"The Joys of parents
are secret,
and so are their
griefs and fears"
Francis Bacon
For the past seven months I've been actively engaged in ministry and continued pastoral formation through Clinical Pastoral Education (C.P.E.) in an acute care setting. My assigned units include women and children's services. Sadly, chaplains aren't called to Labor and Delivery for the multitude of joyous healthy deliveries. We are mostly called to attend at the times of sorrow.
The challenge for myself in this ministry area is that I am blissfully and perhaps naively living without having any personal experience with miscarriage, stillbirth, or death of a beloved and dearly desired baby. To become attuned to the unique grief experiences has been a privileged place of observation as well as self examination.
Every family has some hidden story- some secret(s) and some unspoken rules.
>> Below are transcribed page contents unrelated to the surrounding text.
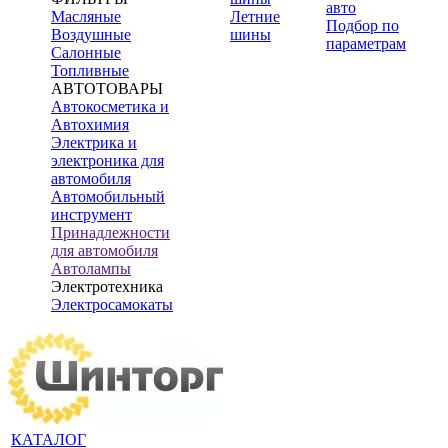
авто
Масляные
Летние
Подбор по
Воздушные
шины
параметрам
Салонные
Топливные
АВТОТОВАРЫ
Автокосметика и
Автохимия
Электрика и
электроника для
автомобиля
Автомобильный
инструмент
Принадлежности
для автомобиля
Автолампы
Электротехника
Электросамокаты
КАТАЛОГ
My CPE peer group spent our last unit working on genograms and using that to further our understanding of family dynamics.
As a chaplain, it is not uncommon to have a patient share the places of their deepest long unspoken pain, their deepest fear. The confessional nature of the conversation is most sacred. The healing that the patient experiences in the process is sometimes immediate.
More often the transformation occurs gradually and without obvious markers of change until reflected upon much later by the speaker.
This is most priestly work of which I am engaged in, with peers and with patients. The work begins with personal assessment and reflections on my own life narrative and flows outward from that awareness.
My offering learned from this work flows as poetry, not prose.
Who tells the secret of our lives?
Why do we hold the secret
and why do we reveal it?
What purpose achieved?
What power imparted?
What alliance formed
or thwarted?
Does it bear witness
to love
to fear
to bitterness
to desire
Does it bear witness
to hope
to desire
to despair?
Does it bear witness
to faith
to fidelity
to kindness or cruelty?
The most difficult work of the chaplain is resisting the urge to "solve a problem". The truly difficult work is to remain present, open and attentive to the emotions which have been bottled up, sometimes for many decades. The chaplain often must resist the impulse to rush to judgment, or condemnation. To truly allow the patient to give voice to the secret of the self which has so long been concealed is the act of emancipation, liberation, and healing the prophets spoke of and Christ enjoined his followers to mimic.
One C.P.E. Supervisor enjoins students with the aphorism "conversation is medicine".